Across southern Africa, some 27M people are suffering from malnutrition caused by a years-long Drought—the worst in a century, they say. Argentina’s controversial president pulled the country’s negotiators out of COP29—the latest iteration of a decreasingly relevant conference which, this year, saw a record number of lobbyists come to co-opt the long-sidelined green agenda.
Guangzhou (metro pop: almost 15M) broke its heat records, again, this year. Average global sea surface temperatures remain alarmingly high—and we are still in La Niña. Some believe that earth has not seen such sea temperatures for over 100,000 years. New York state has seen a record number of brush fires in the past three weeks (230+ fires); October was the driest month on record for NYC since records began in 1869…
Iceland broke its November heat record—also a record temperature for the latitude (23.8 °C, or 75 °F). Rainfall alerts continue in Spain; schools remain closed in Seville. New heat records in the Caribbean.
A study in Communications Earth & Environment examined the “mega-heatwave” in South Asia in spring 2022 (at the time the “most severe in the past 64 years”), and concluded that it triggered a runaway snowmelt process and record low snowpack levels across many of the region’s highlands & mountains. Another study in The Cryosphere estimates that worldwide glacier mass will be reduced by 25-54% by the end of this century—greater ice/snow losses than most previous projections. Most of the planet’s glaciers are losing between one and two meters of ice every year. Global sea ice levels remain at alarming levels.

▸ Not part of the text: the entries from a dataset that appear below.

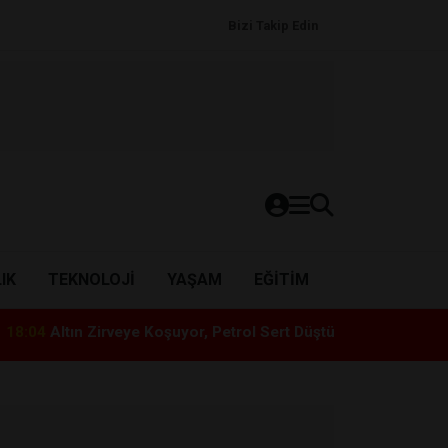
Bizi Takip Edin
IK
TEKNOLOJI
YAŞAM
EĞITIM
tın Zirveye Koşuyor, Petrol Sert Düştü:Küresel Piyasalarda At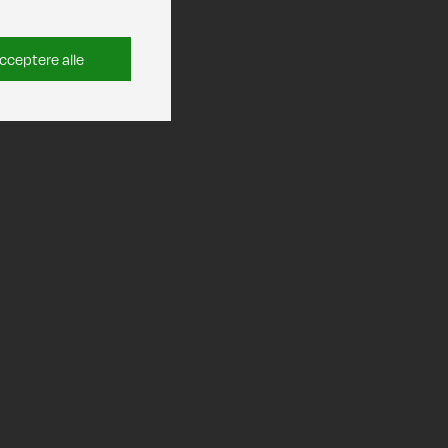
cceptere alle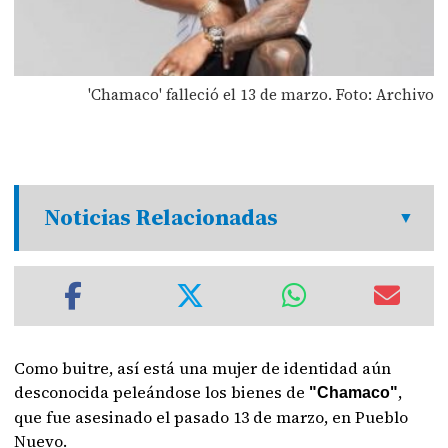
'Chamaco' falleció el 13 de marzo. Foto: Archivo
Noticias Relacionadas
Como buitre, así está una mujer de identidad aún
desconocida peleándose los bienes de
,
"Chamaco"
que fue asesinado el pasado 13 de marzo, en Pueblo
Nuevo.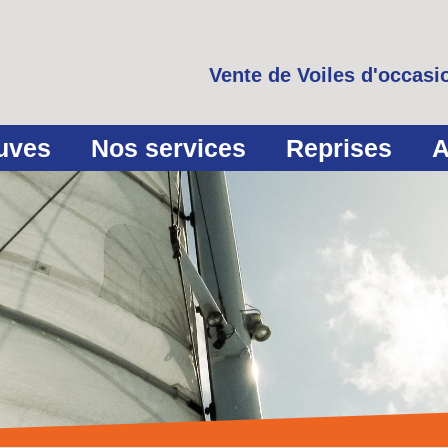
Vente de Voiles d'occasio
euves
Nos services
Reprises
A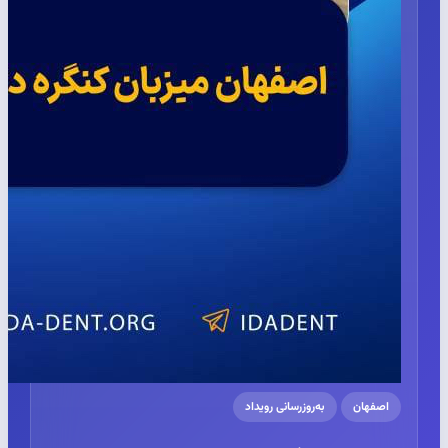
اصفهان
به‌روزرسانی رویداد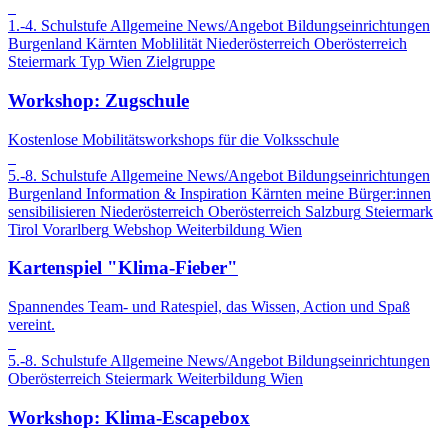
1.-4. Schulstufe
Allgemeine News/Angebot
Bildungseinrichtungen
Burgenland
Kärnten
Moblilität
Niederösterreich
Oberösterreich
Steiermark
Typ
Wien
Zielgruppe
Workshop: Zugschule
Kostenlose Mobilitätsworkshops für die Volksschule
5.-8. Schulstufe
Allgemeine News/Angebot
Bildungseinrichtungen
Burgenland
Information & Inspiration
Kärnten
meine Bürger:innen
sensibilisieren
Niederösterreich
Oberösterreich
Salzburg
Steiermark
Tirol
Vorarlberg
Webshop
Weiterbildung
Wien
Kartenspiel "Klima-Fieber"
Spannendes Team- und Ratespiel, das Wissen, Action und Spaß
vereint.
5.-8. Schulstufe
Allgemeine News/Angebot
Bildungseinrichtungen
Oberösterreich
Steiermark
Weiterbildung
Wien
Workshop: Klima-Escapebox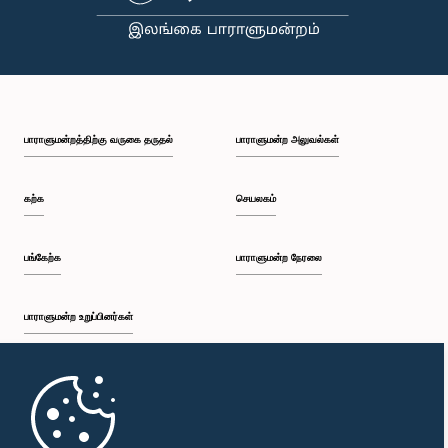
பாராளுமன்றத்திற்கு வருகை தருதல்
பாராளுமன்ற அலுவல்கள்
கற்க
செயலகம்
பங்கேற்க
பாராளுமன்ற நேரலை
பாராளுமன்ற உறுப்பினர்கள்
முதற்பக்கம்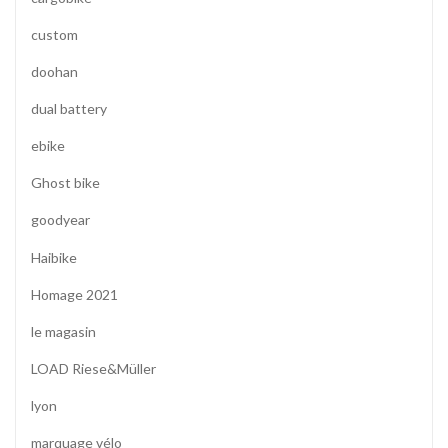
custom
doohan
dual battery
ebike
Ghost bike
goodyear
Haibike
Homage 2021
le magasin
LOAD Riese&Müller
lyon
marquage vélo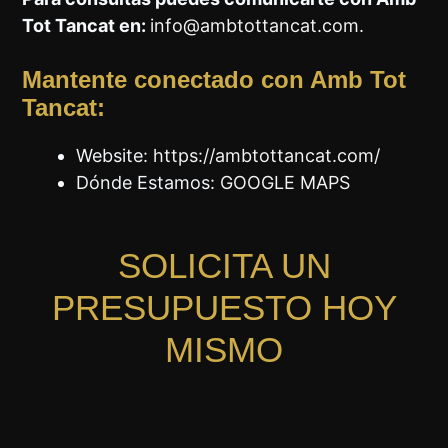
Tot Tancat en:
info@ambtottancat.com
.
Mantente conectado con Amb Tot
Tancat:
Website:
https://ambtottancat.com/
Dónde Estamos:
GOOGLE MAPS
SOLICITA UN
PRESUPUESTO HOY
MISMO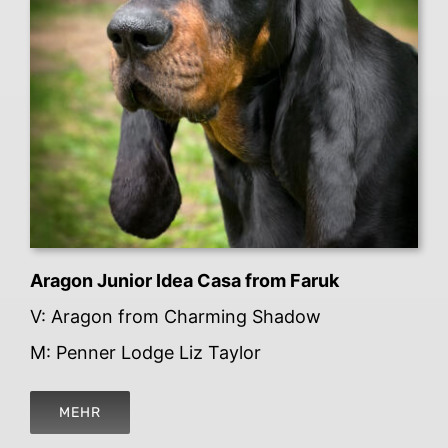
Aragon Junior Idea Casa from Faruk
V: Aragon from Charming Shadow
M: Penner Lodge Liz Taylor
MEHR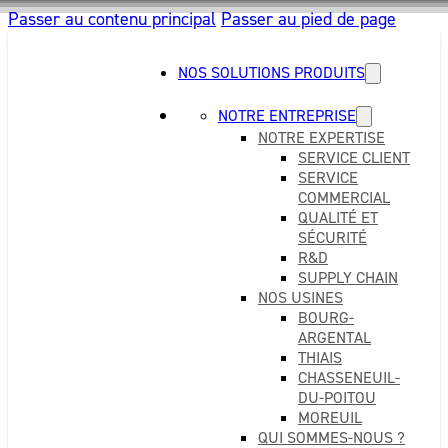
Passer au contenu principal
Passer au pied de page
NOS SOLUTIONS PRODUITS
NOTRE ENTREPRISE
NOTRE EXPERTISE
SERVICE CLIENT
SERVICE
COMMERCIAL
QUALITÉ ET
SÉCURITÉ
R&D
SUPPLY CHAIN
NOS USINES
BOURG-
ARGENTAL
THIAIS
CHASSENEUIL-
DU-POITOU
MOREUIL
QUI SOMMES-NOUS ?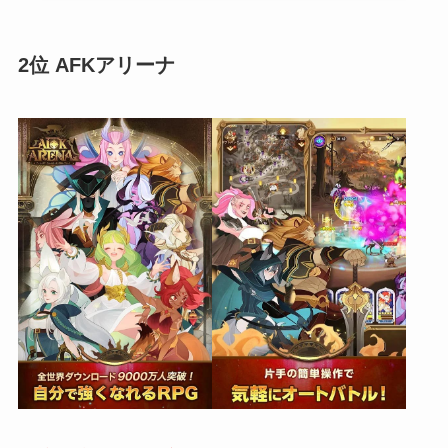
2位 AFKアリーナ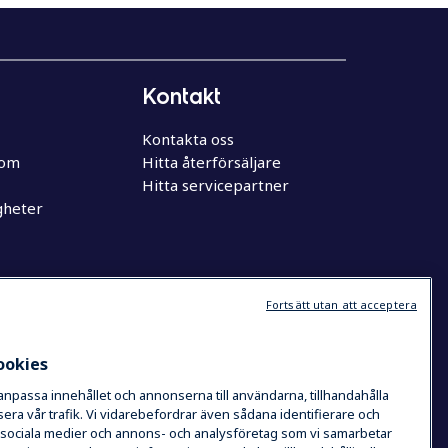
Kontakt
Kontakta oss
oom
Hitta återförsäljare
Hitta servicepartner
gheter
Fortsätt utan att acceptera
ookies
 anpassa innehållet och annonserna till användarna, tillhandahålla
era vår trafik. Vi vidarebefordrar även sådana identifierare och
de sociala medier och annons- och analysföretag som vi samarbetar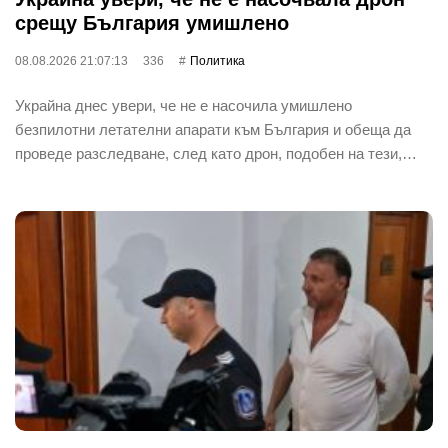
срещу България умишлено
08.08.2026 21:07:13
336
Политика
Украйна днес увери, че не е насочила умишлено
безпилотни летателни апарати към България и обеща да
проведе разследване, след като дрон, подобен на тези,…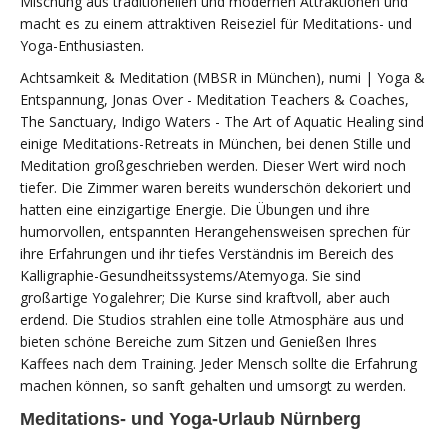
Mischung aus traditionellen und modernen Attraktionen und
macht es zu einem attraktiven Reiseziel für Meditations- und
Yoga-Enthusiasten.
Achtsamkeit & Meditation (MBSR in München), numi | Yoga &
Entspannung, Jonas Over - Meditation Teachers & Coaches,
The Sanctuary, Indigo Waters - The Art of Aquatic Healing sind
einige Meditations-Retreats in München, bei denen Stille und
Meditation großgeschrieben werden. Dieser Wert wird noch
tiefer. Die Zimmer waren bereits wunderschön dekoriert und
hatten eine einzigartige Energie. Die Übungen und ihre
humorvollen, entspannten Herangehensweisen sprechen für
ihre Erfahrungen und ihr tiefes Verständnis im Bereich des
Kalligraphie-Gesundheitssystems/Atemyoga. Sie sind
großartige Yogalehrer; Die Kurse sind kraftvoll, aber auch
erdend. Die Studios strahlen eine tolle Atmosphäre aus und
bieten schöne Bereiche zum Sitzen und Genießen Ihres
Kaffees nach dem Training. Jeder Mensch sollte die Erfahrung
machen können, so sanft gehalten und umsorgt zu werden.
Meditations- und Yoga-Urlaub Nürnberg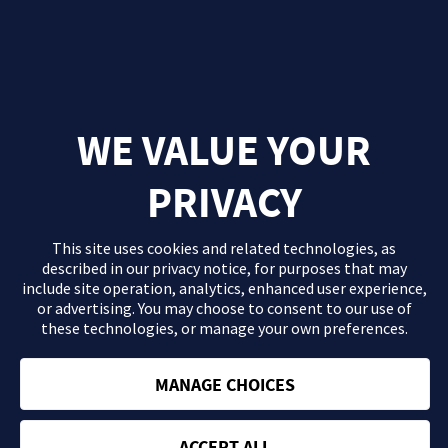
WE VALUE YOUR
PRIVACY
This site uses cookies and related technologies, as
described in our
privacy notice
, for purposes that may
include site operation, analytics, enhanced user experience,
or advertising. You may choose to consent to our use of
these technologies, or manage your own preferences.
El contenido que se proporciona en este sitio Web es información
general de carácter orientativo con fines formativos y en ningún
caso debe sustituir la consulta ni las recomendaciones de tu
MANAGE CHOICES
médico. Consulta con tu profesional sanitario si tienes dudas
acerca de tu salud.
ACCEPT ALL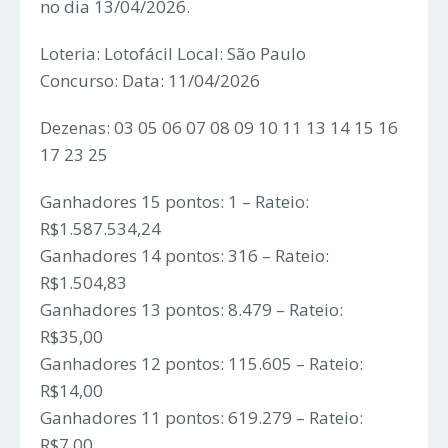
no dia 13/04/2026.
Loteria: Lotofácil Local: São Paulo
Concurso: Data: 11/04/2026
Dezenas: 03 05 06 07 08 09 10 11 13 14 15 16
17 23 25
Ganhadores 15 pontos: 1 – Rateio:
R$1.587.534,24
Ganhadores 14 pontos: 316 – Rateio:
R$1.504,83
Ganhadores 13 pontos: 8.479 – Rateio:
R$35,00
Ganhadores 12 pontos: 115.605 – Rateio:
R$14,00
Ganhadores 11 pontos: 619.279 – Rateio:
R$7,00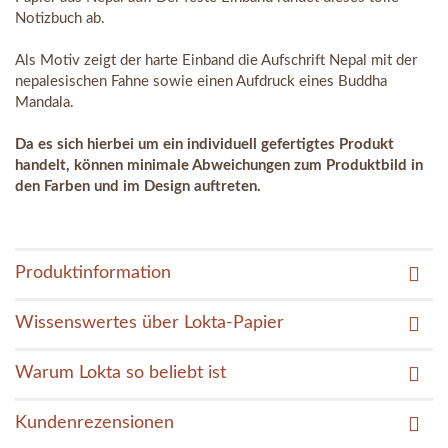
Notizbuch ab.
Als Motiv zeigt der harte Einband die Aufschrift Nepal mit der
nepalesischen Fahne sowie einen Aufdruck eines Buddha
Mandala.
Da es sich hierbei um ein individuell gefertigtes Produkt
handelt, können minimale Abweichungen zum Produktbild in
den Farben und im Design auftreten.
Produktinformation
Wissenswertes über Lokta-Papier
Warum Lokta so beliebt ist
Kundenrezensionen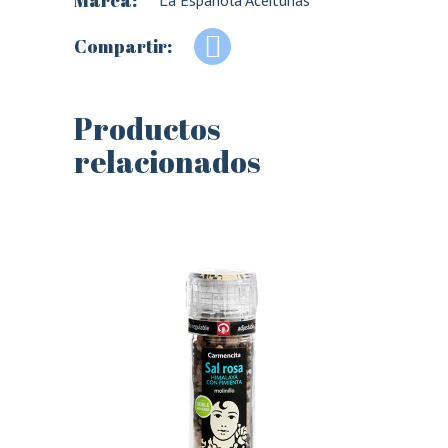
Marca:
La Española Aceitunas
Compartir:
Productos
relacionados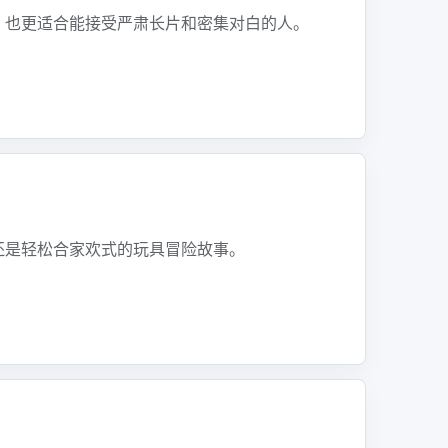
，也更适合能接受严肃长片和密集对白的人。
还是轻松合家欢式的玩具冒险故事。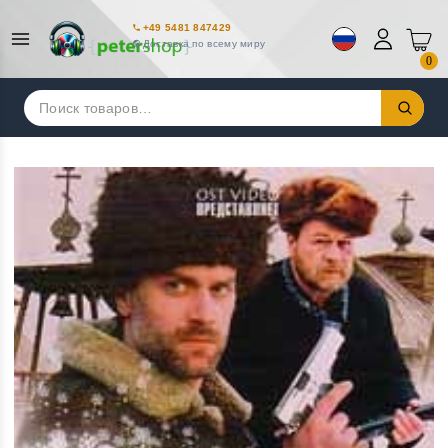
+49 5481 847429
Доставка по всему миру
0
Искать: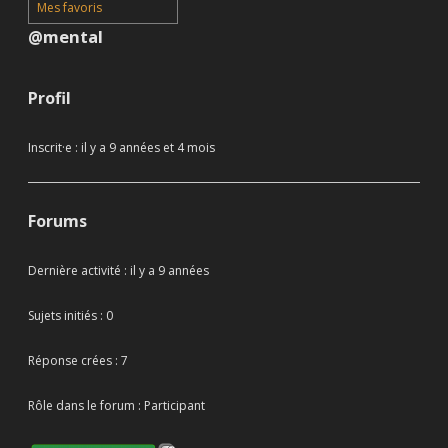
Mes favoris
@mental
Profil
Inscrit·e : il y a 9 années et 4 mois
Forums
Dernière activité : il y a 9 années
Sujets initiés : 0
Réponse crées : 7
Rôle dans le forum : Participant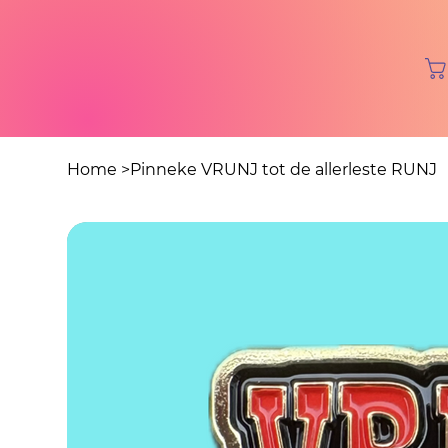
Home
>
Pinneke VRUNJ tot de allerleste RUNJ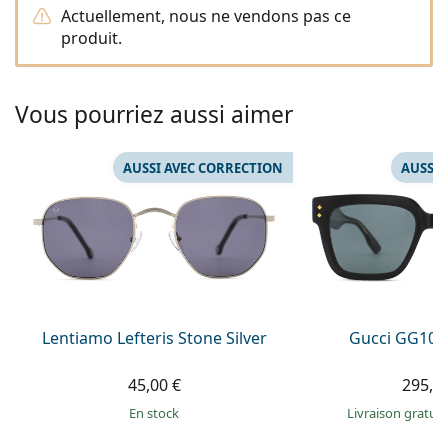
Persol
Actuellement, nous ne vendons pas ce
produit.
Prada
Toutes les marques
Vous pourriez aussi aimer
AUSSI AVEC CORRECTION
AUSSI 
Lentiamo Lefteris Stone Silver
Gucci GG108
45,00 €
295,9
en stock
Livraison gratui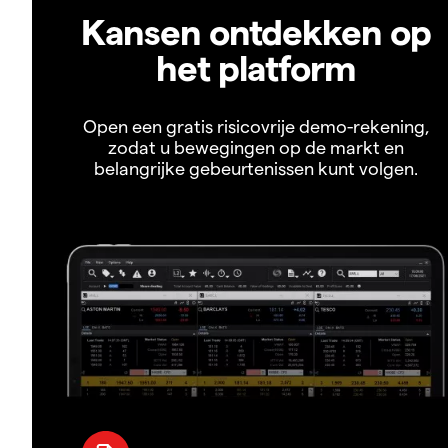
Kansen ontdekken op
het platform
Open een gratis risicovrije demo-rekening,
zodat u bewegingen op de markt en
belangrijke gebeurtenissen kunt volgen.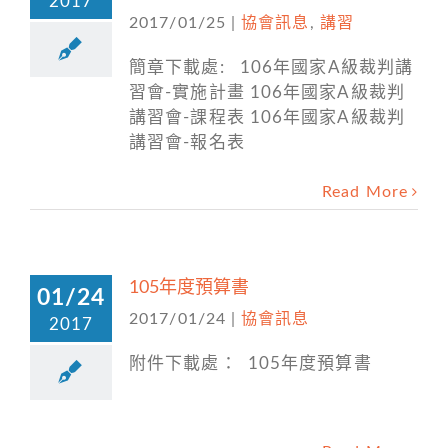
2017
2017/01/25
|
協會訊息
,
講習
簡章下載處: 106年國家A級裁判講
習會-實施計畫 106年國家A級裁判
講習會-課程表 106年國家A級裁判
講習會-報名表
Read More
105年度預算書
01/24
2017/01/24
|
協會訊息
2017
附件下載處： 105年度預算書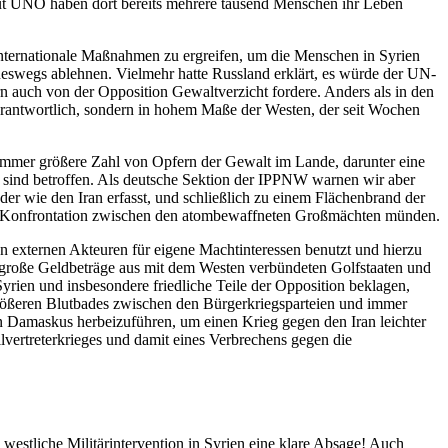
aut UNO haben dort bereits mehrere tausend Menschen ihr Leben
internationale Maßnahmen zu ergreifen, um die Menschen in Syrien
neswegs ablehnen. Vielmehr hatte Russland erklärt, es würde der UN-
n auch von der Opposition Gewaltverzicht fordere. Anders als in den
verantwortlich, sondern in hohem Maße der Westen, der seit Wochen
ie immer größere Zahl von Opfern der Gewalt im Lande, darunter eine
n sind betroffen. Als deutsche Sektion der IPPNW warnen wir aber
er wie den Iran erfasst, und schließlich zu einem Flächenbrand der
fene Konfrontation zwischen den atombewaffneten Großmächten münden.
 externen Akteuren für eigene Machtinteressen benutzt und hierzu
n große Geldbeträge aus mit dem Westen verbündeten Golfstaaten und
rien und insbesondere friedliche Teile der Opposition beklagen,
größeren Blutbades zwischen den Bürgerkriegsparteien und immer
in Damaskus herbeizuführen, um einen Krieg gegen den Iran leichter
vertreterkrieges und damit eines Verbrechens gegen die
westliche Militärintervention in Syrien eine klare Absage! Auch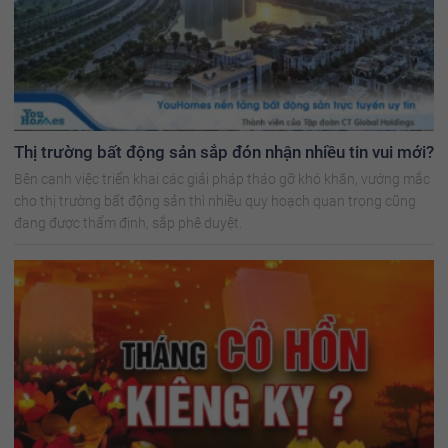
Thị trường bất động sản sắp đón nhận nhiều tin vui mới?
Bên cạnh việc triển khai các giải pháp tháo gỡ khó khăn, vướng mắc
cho thị trường bất động sản thì nhiều quy hoạch quan trọng cũng
đang được thẩm định, sắp phê duyệt.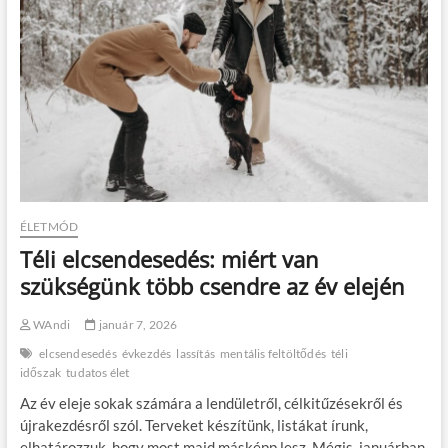
ÉLETMÓD
Téli elcsendesedés: miért van
szükségünk több csendre az év elején
WAndi
január 7, 2026
elcsendesedés
évkezdés
lassítás
mentális feltöltődés
téli
időszak
tudatos élet
Az év eleje sokak számára a lendületről, célkitűzésekről és
újrakezdésről szól. Terveket készítünk, listákat írunk,
elhatározzuk, hogy most majd másképp lesz. Mégis, januárban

Fish stocks are dropping in the Amazon as the water level sinks from prolonged Drought. A study in Surveys in Geophysics found that earth’s total amount of freshwater began declining considerably in 2014, and never recovered. “The average amount of freshwater stored on land—that includes liquid surface water like lakes and rivers, plus water in aquifers underground—was 290 cubic miles (1,200 cubic km) lower than the average levels from 2002 through 2014…’That's two and a half times the volume of Lake Erie lost.’”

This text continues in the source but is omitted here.